**Task directions**: Which lines of the data below hold "Terrace"? Copy each of them.
*** Opening Supplied records ***
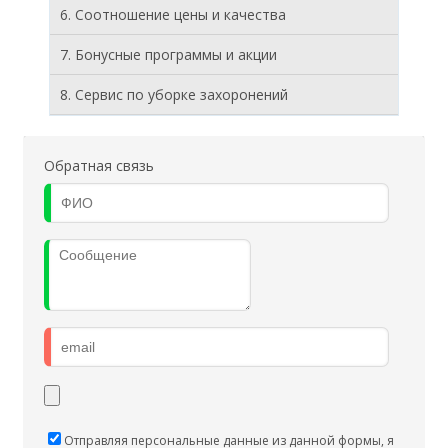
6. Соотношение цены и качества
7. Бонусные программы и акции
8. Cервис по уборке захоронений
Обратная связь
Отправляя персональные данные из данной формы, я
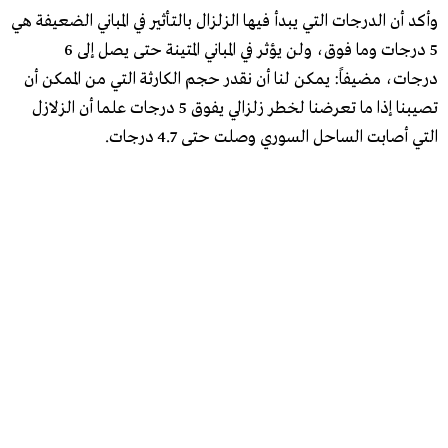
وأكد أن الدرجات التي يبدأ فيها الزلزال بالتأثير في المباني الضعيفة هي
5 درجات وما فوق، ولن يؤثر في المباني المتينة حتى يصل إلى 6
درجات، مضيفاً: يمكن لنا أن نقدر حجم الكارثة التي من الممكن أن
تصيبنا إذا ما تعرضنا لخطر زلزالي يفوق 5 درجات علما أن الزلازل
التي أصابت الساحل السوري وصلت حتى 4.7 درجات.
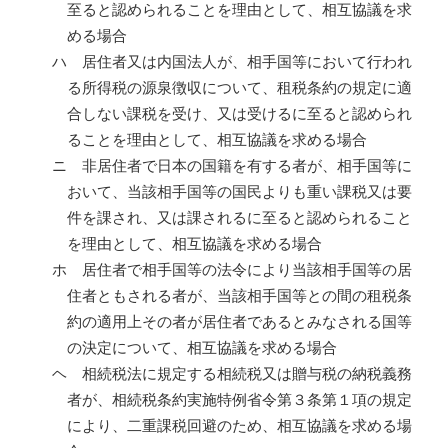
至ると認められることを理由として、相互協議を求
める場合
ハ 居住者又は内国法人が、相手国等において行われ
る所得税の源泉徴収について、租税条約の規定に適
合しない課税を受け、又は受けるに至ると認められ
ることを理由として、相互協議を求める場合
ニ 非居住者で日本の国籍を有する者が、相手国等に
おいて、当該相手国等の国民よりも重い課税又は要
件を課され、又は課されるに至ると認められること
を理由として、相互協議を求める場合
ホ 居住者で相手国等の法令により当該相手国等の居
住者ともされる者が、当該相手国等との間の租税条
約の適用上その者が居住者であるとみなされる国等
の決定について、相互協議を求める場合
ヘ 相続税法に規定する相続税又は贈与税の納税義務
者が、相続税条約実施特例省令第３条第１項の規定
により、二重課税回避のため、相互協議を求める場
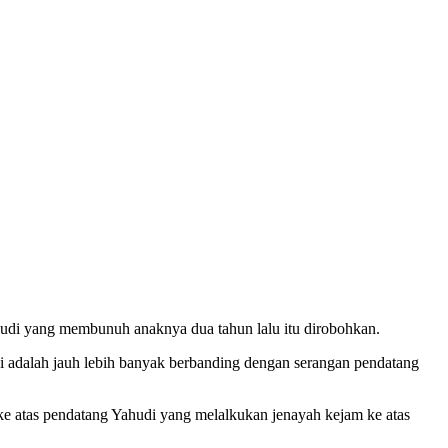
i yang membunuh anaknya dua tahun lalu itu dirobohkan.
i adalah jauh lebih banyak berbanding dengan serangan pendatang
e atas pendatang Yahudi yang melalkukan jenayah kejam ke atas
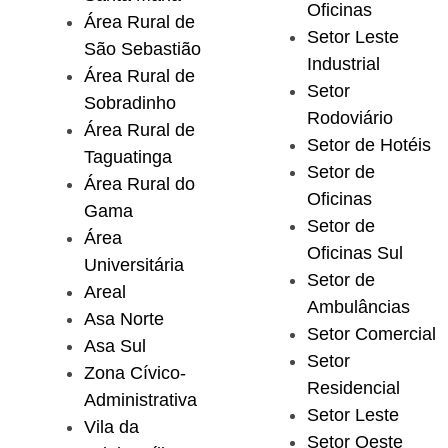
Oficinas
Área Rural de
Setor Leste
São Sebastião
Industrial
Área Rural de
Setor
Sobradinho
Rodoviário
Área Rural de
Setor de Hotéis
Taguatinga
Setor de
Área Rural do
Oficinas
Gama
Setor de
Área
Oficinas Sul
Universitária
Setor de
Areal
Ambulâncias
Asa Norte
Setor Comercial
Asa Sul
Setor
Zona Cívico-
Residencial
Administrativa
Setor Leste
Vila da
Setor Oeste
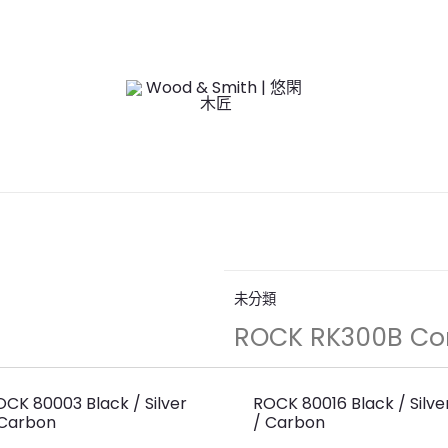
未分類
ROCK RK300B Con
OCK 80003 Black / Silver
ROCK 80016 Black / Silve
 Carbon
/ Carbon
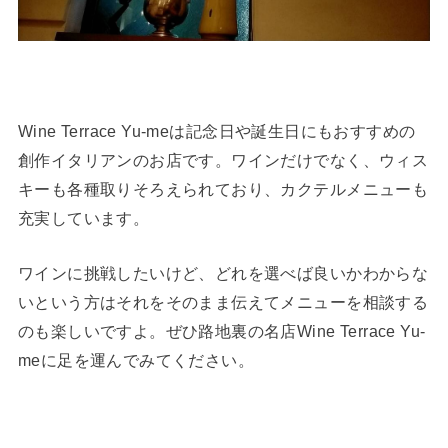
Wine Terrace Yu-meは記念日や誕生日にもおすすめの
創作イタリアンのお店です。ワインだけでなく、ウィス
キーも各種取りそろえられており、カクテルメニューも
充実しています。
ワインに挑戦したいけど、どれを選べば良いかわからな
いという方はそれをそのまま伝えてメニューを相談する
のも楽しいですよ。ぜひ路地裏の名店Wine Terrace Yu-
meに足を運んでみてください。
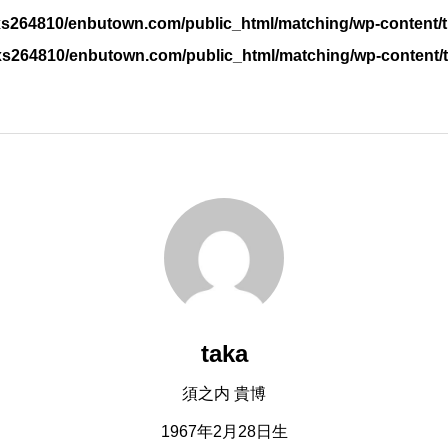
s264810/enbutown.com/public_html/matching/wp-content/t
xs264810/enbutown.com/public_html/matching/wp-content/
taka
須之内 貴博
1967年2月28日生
*** Closing Supplied records ***
**Finished task**:
Wine Terrace Yu-meは記念日や誕生日にもおすすめの
のも楽しいですよ。ぜひ路地裏の名店Wine Terrace Yu-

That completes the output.